Regorafenib in Combination with Pembrolizumab or Pembrolizumab Alone for the Treatment of Metastatic or Unresectable MSI-H Colorectal Cancer
This phase II trial compares the effect of regorafenib in combination with pembrolizumab to pembrolizumab alone in treating patients with microsatellite instability high (MSI-H) colorectal cancer that has spread from where it first started (primary site) to other places in the body (metastatic) or that cannot be removed by surgery (unresectable). Regorafenib is a type of kinase inhibitor and a type of anti-angiogenesis agent. It blocks certain proteins, which may help keep tumor cells from growing, and may also prevent the growth of new blood vessels that tumors need to grow. Immunotherapy with monoclonal antibodies, such as pembrolizumab, may help the body's immune system attack the tumor, and may interfere with the ability of tumor cells to grow and spread. Giving regorafenib in combination with pembrolizumab may improve survival and prevent recurrence compared to pembrolizumab alone in patients with metastatic or unresectable MSI-H colorectal cancer.
Inclusion Criteria
- Written informed consent and Health Insurance Portability and Accountability Act (HIPAA) authorization for release of personal health information prior to registration. NOTE: HIPAA authorization may be included in the informed consent or obtained separately
- Participants age ≥ 18 years at the time of consent
- Eastern Cooperative Oncology Group (ECOG) performance status of ≤ 1 within 28 days prior to registration
- Histologically confirmed colorectal adenocarcinoma per American Joint Committee on Cancer (AJCC) staging manual version (v) 9, metastatic or unresectable. Patients with other colorectal cancer histology such as adenosquamous carcinoma and adenocarcinoma with neuroendocrine differentiation in the presence of confirmed MSI-H/mismatch repair protein deficiency (MMR-D) may also be enrolled at sponsor-investigator discretion
- Deficient deoxyribonucleic acid (DNA) mismatch repair (dMMR) or microsatellite instability (MSI) high per validated test
- Measurable disease according to Response Evaluation Criteria in Solid Tumors (RECIST) 1.1 within 28 days prior to registration
- Able to swallow oral medication
- Up to three cycles of prior fluoropyrimidine-based chemotherapy including folinic acid, fluorouracil, and oxaliplatin (FOLFOX); folinic acid, fluorouracil, and irinotecan (FOLFIRI); and, folinic acid, fluorouracil, oxaliplatin, and irinotecan (FOLFOXIRI) is allowed. NOTE: this is excluding adjuvant treatment. Patients who received 2 or 3 cycles of chemotherapy before registration in the study, should undergo new baseline (screening) scans after study registration before receiving study treatment
- Subjects who received no more than 1 cycle of pembrolizumab monotherapy are eligible to be enrolled in the lead in phase of the trial
- Up to three cycles of prior treatment with vascular endothelial growth factor (VEGF) and epidermal growth factor receptor (EGFR) directed therapies in combination with chemotherapy is allowed
- Platelets (Plt) ≥ 100,000 /mm^3 (obtained within 28 days prior to registration)

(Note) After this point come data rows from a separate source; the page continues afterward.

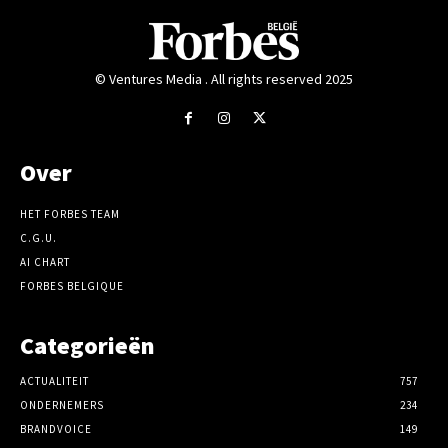
© Ventures Media . All rights reserved 2025
Over
HET FORBES TEAM
C.G.U.
AI CHART
FORBES BELGIQUE
Categorieën
ACTUALITEIT
757
ONDERNEMERS
234
BRANDVOICE
149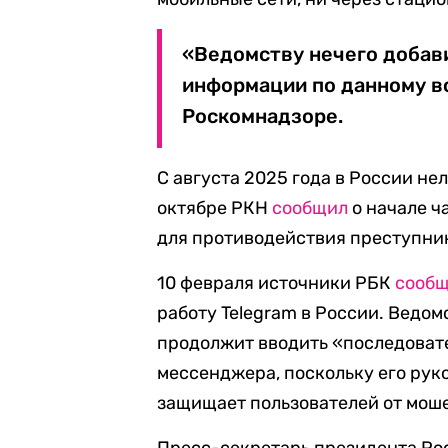
«Ведомству нечего добав
информации по данному в
Роскомнадзоре.
С августа 2025 года в России нел
октябре РКН
сообщил
о начале ч
для противодействия преступни
10 февраля источники РБК
сооб
работу Telegram в России. Ведом
продолжит вводить «последоват
мессенджера, поскольку его рук
защищает пользователей от моше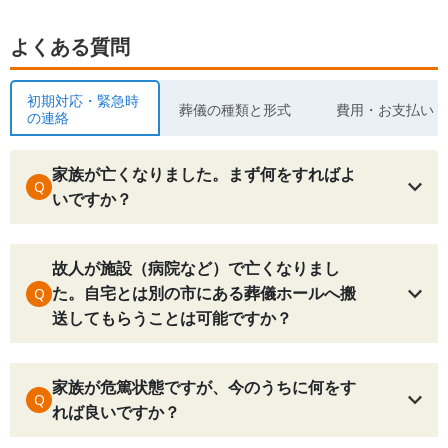
よくある質問
初期対応・緊急時
葬儀の種類と形式
費用・お支払い
の連絡
家族が亡くなりました。まず何をすればよ
Q
いですか？
故人が施設（病院など）で亡くなりまし
た。自宅とは別の市にある葬儀ホールへ搬
Q
送してもらうことは可能ですか？
家族が危篤状態ですが、今のうちに何をす
Q
れば良いですか？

- Absolute neutrophil count (ANC) ≥ 1500 K/mm^3 (obtained within 28 days prior to registration)
- Hemoglobin (Hgb) ≥ 9 g/dL (obtained within 28 days prior to registration)
- Calculated creatinine clearance ≥ 50 mL/min OR creatinine ≤ 1.5 x upper limit of normal (ULN) (obtained within 28 days prior to registration) * Cockcroft-Gault formula will be used to calculate creatinine clearance
- Total bilirubin ≤ 1.5 x ULN (≤ 3 x ULN if Gilbert syndrome present) (obtained within 28 days prior to registration)
- Aspartate aminotransferase (AST) ≤ 2.5 x ULN with the exception of patients with documented liver metastases who may have AST and/or alanine aminotransferase (ALT) ≤ 5.0 x ULN (obtained within 28 days prior to registration)
- Alanine aminotransferase (ALT) ≤ 2.5 x ULN with the exception of patients with documented liver metastases who may have AST and/or ALT ≤ 5.0 x ULN (obtained within 28 days prior to registration)
- Alkaline phosphatase (ALP) ≤ 2.5 x upper limit of normal (ULN) with the exception of patients with documented liver or bone metastases who should have ALP ≤ 5.0 x ULN (obtained within 28 days prior to registration)
- Albumin ≥ 2.8 g/dL or 28 g/L (obtained within 28 days prior to registration)
- International normalized ratio (INR), activated partial thromboplastin time (aPTT) ≤ 1.5 x ULN unless receiving treatment with therapeutic anticoagulation (obtained within 28 days prior to registration)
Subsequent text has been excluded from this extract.